(Dataset excerpts)
════════════════════

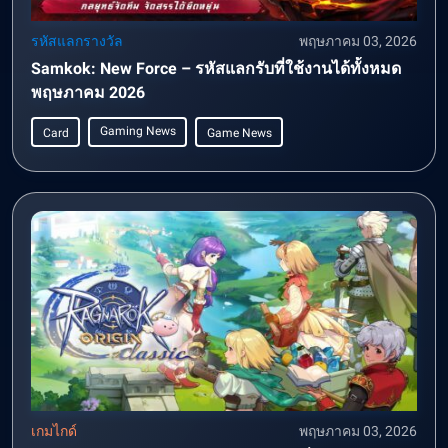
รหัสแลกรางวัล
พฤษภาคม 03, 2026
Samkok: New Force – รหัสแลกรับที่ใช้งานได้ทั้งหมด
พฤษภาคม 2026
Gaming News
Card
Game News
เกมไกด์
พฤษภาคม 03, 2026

════════════════════

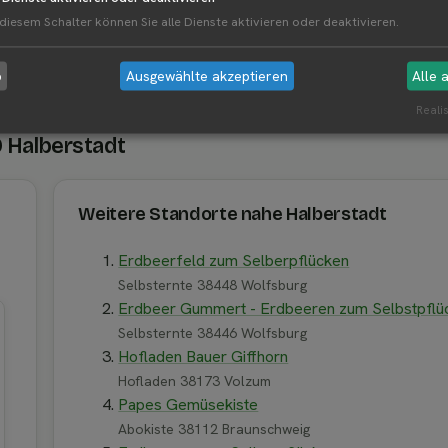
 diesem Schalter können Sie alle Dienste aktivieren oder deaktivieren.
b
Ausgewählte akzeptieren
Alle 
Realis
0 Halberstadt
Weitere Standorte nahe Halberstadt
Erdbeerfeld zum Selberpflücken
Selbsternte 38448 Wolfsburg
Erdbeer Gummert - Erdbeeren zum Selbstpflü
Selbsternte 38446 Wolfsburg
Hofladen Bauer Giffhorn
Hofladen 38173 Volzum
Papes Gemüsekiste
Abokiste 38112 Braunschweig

════════════════════

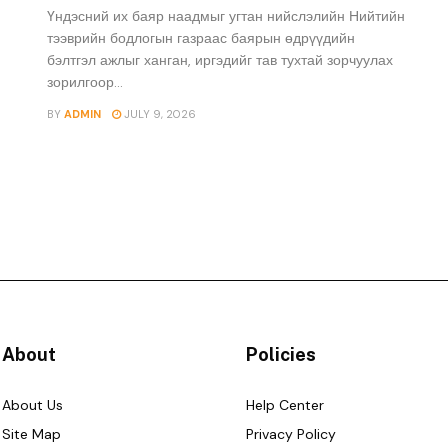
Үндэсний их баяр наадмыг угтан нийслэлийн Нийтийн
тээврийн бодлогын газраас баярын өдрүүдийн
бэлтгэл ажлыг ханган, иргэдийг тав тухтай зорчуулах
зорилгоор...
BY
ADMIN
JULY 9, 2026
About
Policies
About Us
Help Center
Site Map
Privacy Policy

════════════════════

▶ **TASK DETAILS**
Every line holding the word "Selbsternte" should be copied out of the records above.

▶ **RESULT OF THE EXERCISE**
Selbsternte 38448 Wolfsburg
Selbsternte 38446 Wolfsburg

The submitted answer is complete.